Data for review:
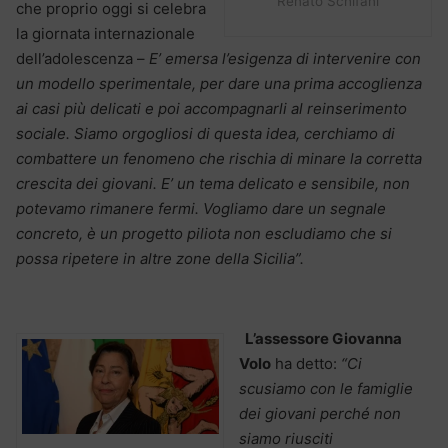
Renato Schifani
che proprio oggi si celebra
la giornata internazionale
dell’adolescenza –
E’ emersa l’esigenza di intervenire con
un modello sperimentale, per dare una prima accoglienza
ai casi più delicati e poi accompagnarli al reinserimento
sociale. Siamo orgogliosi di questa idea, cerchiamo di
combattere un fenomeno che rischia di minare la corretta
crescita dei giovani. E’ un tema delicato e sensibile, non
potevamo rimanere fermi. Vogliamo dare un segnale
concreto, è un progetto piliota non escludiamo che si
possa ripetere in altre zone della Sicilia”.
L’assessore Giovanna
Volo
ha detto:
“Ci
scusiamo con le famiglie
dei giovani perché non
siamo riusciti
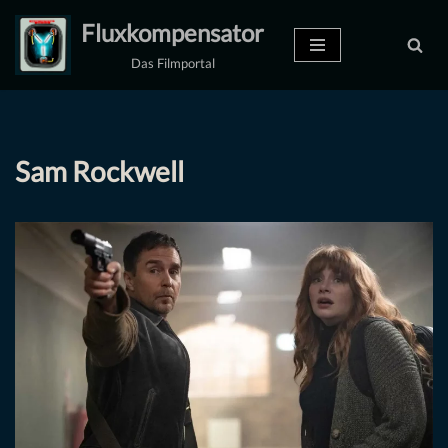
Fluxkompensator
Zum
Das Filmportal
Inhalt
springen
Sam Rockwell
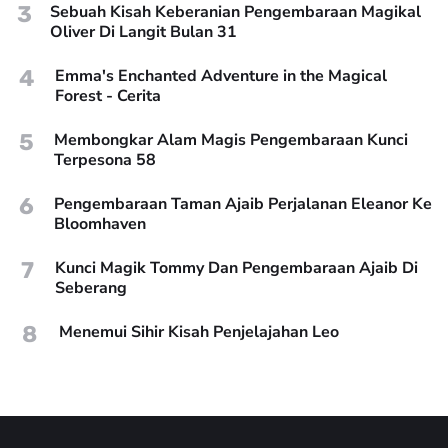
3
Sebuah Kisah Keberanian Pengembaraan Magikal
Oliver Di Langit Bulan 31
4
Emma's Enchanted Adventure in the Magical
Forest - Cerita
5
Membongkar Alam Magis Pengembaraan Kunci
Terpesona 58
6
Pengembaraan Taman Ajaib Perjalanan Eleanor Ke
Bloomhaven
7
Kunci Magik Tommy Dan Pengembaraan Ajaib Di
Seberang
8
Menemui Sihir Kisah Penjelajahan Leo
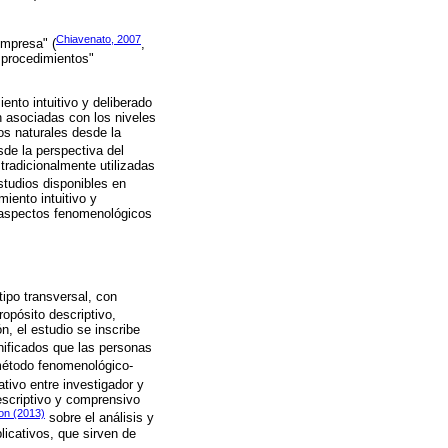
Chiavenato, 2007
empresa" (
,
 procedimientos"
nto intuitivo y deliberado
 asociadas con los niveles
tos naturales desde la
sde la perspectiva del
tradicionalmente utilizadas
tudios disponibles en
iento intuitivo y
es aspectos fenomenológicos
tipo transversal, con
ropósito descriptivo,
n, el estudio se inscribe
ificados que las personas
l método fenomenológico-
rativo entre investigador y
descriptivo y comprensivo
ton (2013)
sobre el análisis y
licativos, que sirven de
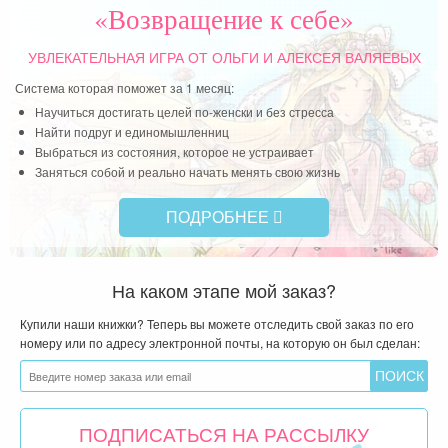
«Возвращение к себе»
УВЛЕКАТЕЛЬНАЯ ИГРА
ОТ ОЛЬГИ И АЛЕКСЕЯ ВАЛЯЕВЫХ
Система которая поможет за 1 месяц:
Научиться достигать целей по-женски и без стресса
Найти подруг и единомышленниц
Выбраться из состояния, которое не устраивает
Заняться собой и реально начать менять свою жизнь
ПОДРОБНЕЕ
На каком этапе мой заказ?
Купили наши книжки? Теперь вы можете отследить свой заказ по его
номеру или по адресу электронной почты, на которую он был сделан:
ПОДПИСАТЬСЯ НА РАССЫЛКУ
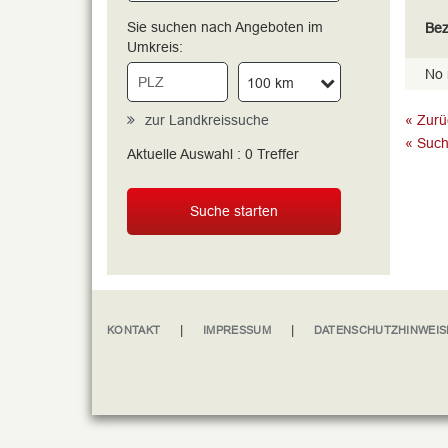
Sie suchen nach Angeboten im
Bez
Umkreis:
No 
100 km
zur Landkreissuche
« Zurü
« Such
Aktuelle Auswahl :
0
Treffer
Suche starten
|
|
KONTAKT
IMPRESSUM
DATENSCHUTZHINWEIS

==

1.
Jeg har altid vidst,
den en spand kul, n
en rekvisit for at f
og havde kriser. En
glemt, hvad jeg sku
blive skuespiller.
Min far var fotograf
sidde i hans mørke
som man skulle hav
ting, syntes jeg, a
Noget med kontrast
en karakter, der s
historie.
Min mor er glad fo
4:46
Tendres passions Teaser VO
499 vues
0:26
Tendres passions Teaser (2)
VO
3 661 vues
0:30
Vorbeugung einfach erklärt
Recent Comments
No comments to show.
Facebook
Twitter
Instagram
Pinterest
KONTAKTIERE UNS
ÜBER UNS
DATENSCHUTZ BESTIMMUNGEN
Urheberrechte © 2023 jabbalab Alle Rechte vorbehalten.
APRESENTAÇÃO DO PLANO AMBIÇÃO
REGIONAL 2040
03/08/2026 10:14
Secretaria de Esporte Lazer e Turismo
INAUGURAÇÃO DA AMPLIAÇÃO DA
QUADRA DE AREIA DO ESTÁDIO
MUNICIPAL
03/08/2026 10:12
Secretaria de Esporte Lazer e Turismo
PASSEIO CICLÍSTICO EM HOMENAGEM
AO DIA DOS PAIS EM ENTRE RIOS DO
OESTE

==

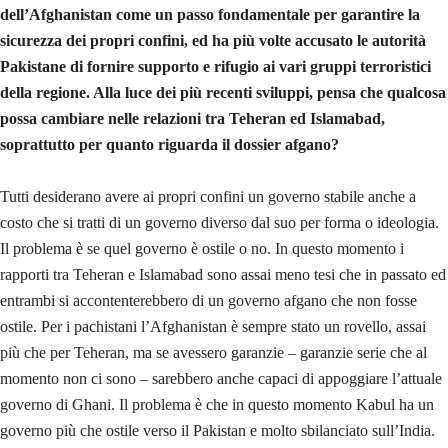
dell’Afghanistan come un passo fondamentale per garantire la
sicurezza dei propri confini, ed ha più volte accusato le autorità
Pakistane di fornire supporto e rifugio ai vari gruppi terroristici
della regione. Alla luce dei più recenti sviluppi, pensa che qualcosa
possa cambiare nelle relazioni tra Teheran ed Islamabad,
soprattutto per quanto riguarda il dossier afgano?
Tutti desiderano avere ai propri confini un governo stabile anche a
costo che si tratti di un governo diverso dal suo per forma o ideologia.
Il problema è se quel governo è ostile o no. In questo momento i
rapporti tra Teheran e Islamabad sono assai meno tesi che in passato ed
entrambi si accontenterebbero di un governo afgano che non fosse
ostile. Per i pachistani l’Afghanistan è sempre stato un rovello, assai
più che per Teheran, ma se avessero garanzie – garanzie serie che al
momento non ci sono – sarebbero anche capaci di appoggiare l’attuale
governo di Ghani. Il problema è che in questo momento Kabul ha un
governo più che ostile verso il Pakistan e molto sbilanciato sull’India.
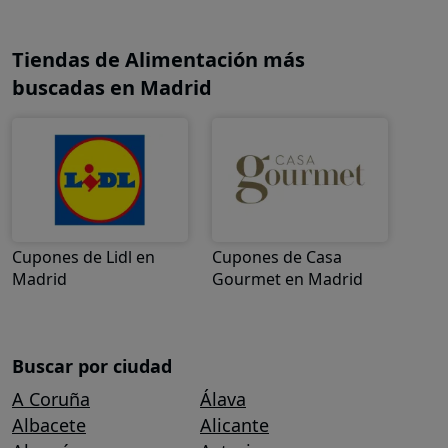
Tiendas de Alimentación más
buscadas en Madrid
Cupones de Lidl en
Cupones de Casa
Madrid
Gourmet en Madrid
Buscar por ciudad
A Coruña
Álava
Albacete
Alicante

Exercise goal:
Give back, exactly as written, the stretch from the line with "Renato Schifani" through the line with "siamo riusciti", and no other lines from the records above.

Response to this task:
Renato Schifani
che proprio oggi si celebra
la giornata internazionale
dell’adolescenza –
E’ emersa l’esigenza di intervenire con
un modello sperimentale, per dare una prima accoglienza
ai casi più delicati e poi accompagnarli al reinserimento
sociale. Siamo orgogliosi di questa idea, cerchiamo di
combattere un fenomeno che rischia di minare la corretta
crescita dei giovani. E’ un tema delicato e sensibile, non
potevamo rimanere fermi. Vogliamo dare un segnale
concreto, è un progetto piliota non escludiamo che si
possa ripetere in altre zone della Sicilia”.
L’assessore Giovanna
Volo
ha detto:
“Ci
scusiamo con le famiglie
dei giovani perché non
siamo riusciti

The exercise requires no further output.